# EXERCISE DETAILS
Search the data below for the word "User" and report how many lines contain it, with no added words.

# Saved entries
▼

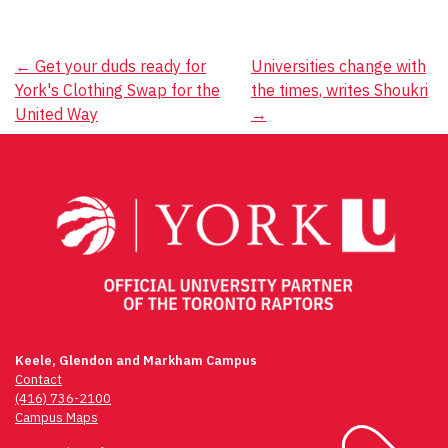
Post
←
Get your duds ready for
Universities change with
York's Clothing Swap for the
the times, writes Shoukri
navigation
United Way
→
Keele, Glendon and Markham Campus
Contact
(416) 736-2100
Campus Maps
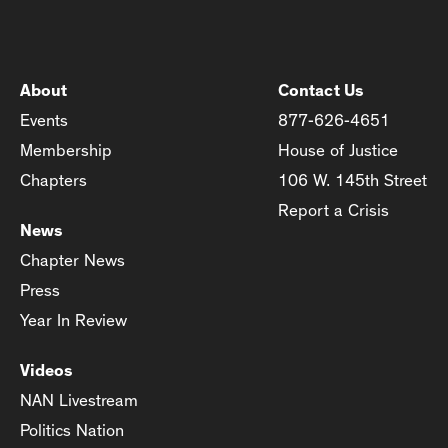
About
Contact Us
Events
877-626-4651
Membership
House of Justice
Chapters
106 W. 145th Street
Report a Crisis
News
Chapter News
Press
Year In Review
Videos
NAN Livestream
Politics Nation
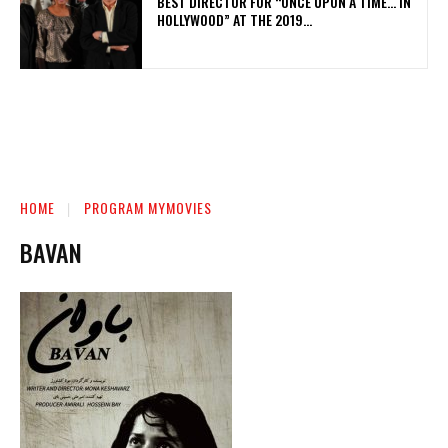
BEST DIRECTOR FOR “ONCE UPON A TIME… IN
HOLLYWOOD” AT THE 2019...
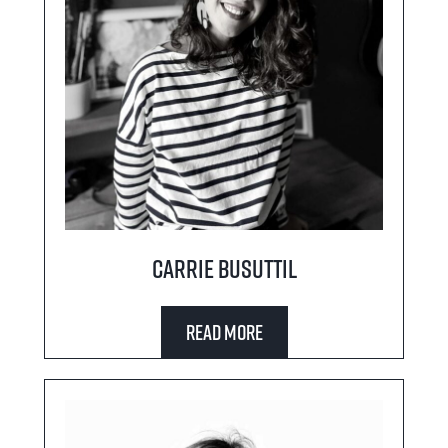
Carrie Busuttil
Read More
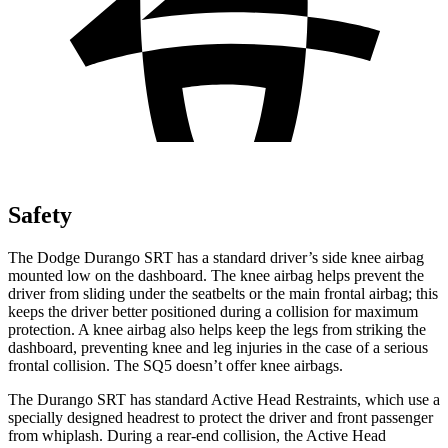
Safety
The Dodge Durango SRT has a standard driver’s side knee airbag
mounted low on the dashboard. The knee airbag helps prevent the
driver from sliding under the seatbelts or the main frontal airbag; this
keeps the driver better positioned during a collision for maximum
protection. A knee airbag also helps keep the legs from striking the
dashboard, preventing knee and leg injuries in the case of a serious
frontal collision. The SQ5 doesn’t offer knee airbags.
The Durango SRT has standard Active Head Restraints, which use a
specially designed headrest to protect the driver and front passenger
from whiplash. During a rear-end collision, the Active Head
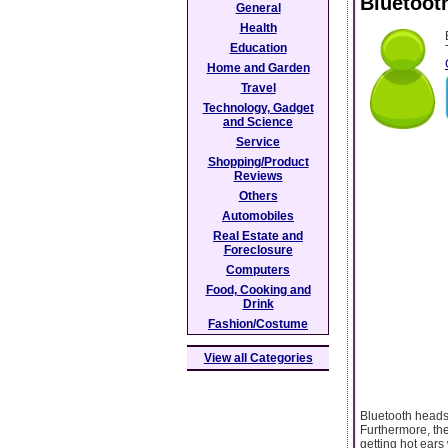
Bluetoot
General
Health
Education
Home and Garden
Travel
Technology, Gadget
and Science
Service
Shopping/Product
Reviews
Others
Automobiles
Real Estate and
Foreclosure
Computers
Food, Cooking and
Drink
Fashion/Costume
View all Categories
Bluetooth headse
Furthermore, the
getting hot ears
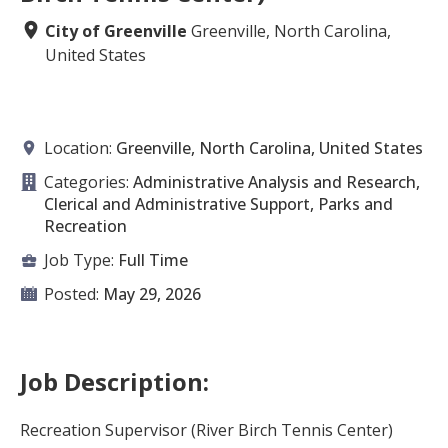
City of Greenville
Greenville, North Carolina,
United States
Location:
Greenville, North Carolina, United States
Categories:
Administrative Analysis and Research,
Clerical and Administrative Support, Parks and
Recreation
Job Type:
Full Time
Posted:
May 29, 2026
Job Description:
Recreation Supervisor (River Birch Tennis Center)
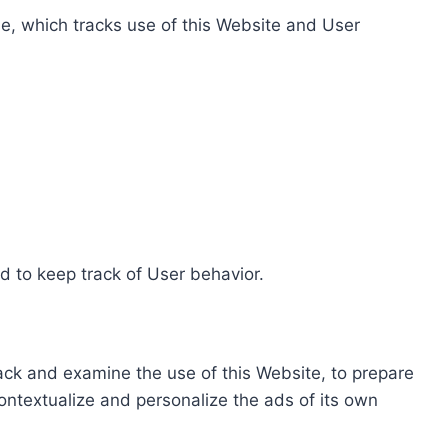
e, which tracks use of this Website and User
d to keep track of User behavior.
rack and examine the use of this Website, to prepare
ontextualize and personalize the ads of its own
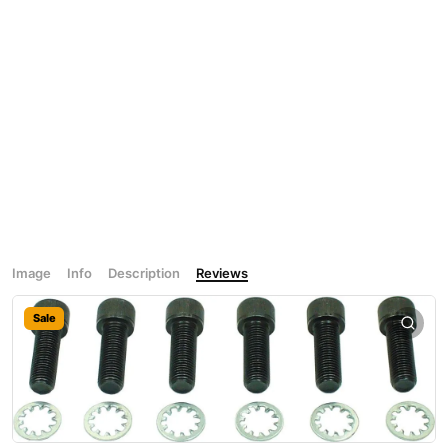
Image
Info
Description
Reviews
Sale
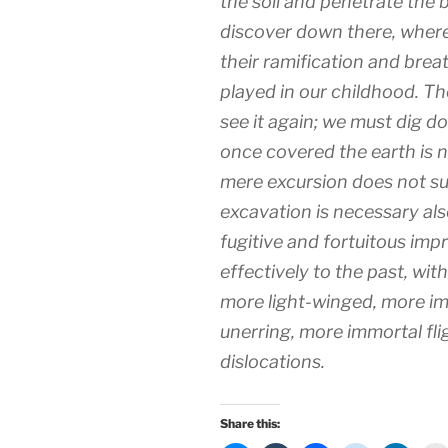
the soil and penetrate the 
discover down there, where
their ramification and brea
played in our childhood. The
see it again; we must dig d
once covered the earth is n
mere excursion does not suff
excavation is necessary als
fugitive and fortuitous im
effectively to the past, wit
more light-winged, more i
unerring, more immortal fli
dislocations.
Share this:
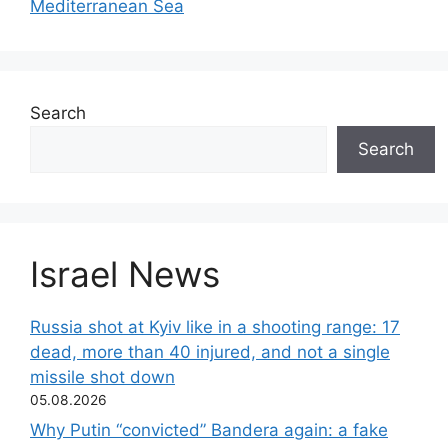
Mediterranean Sea
Search
Search
Israel News
Russia shot at Kyiv like in a shooting range: 17
dead, more than 40 injured, and not a single
missile shot down
05.08.2026
Why Putin “convicted” Bandera again: a fake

▲

# TASK SOLUTION
2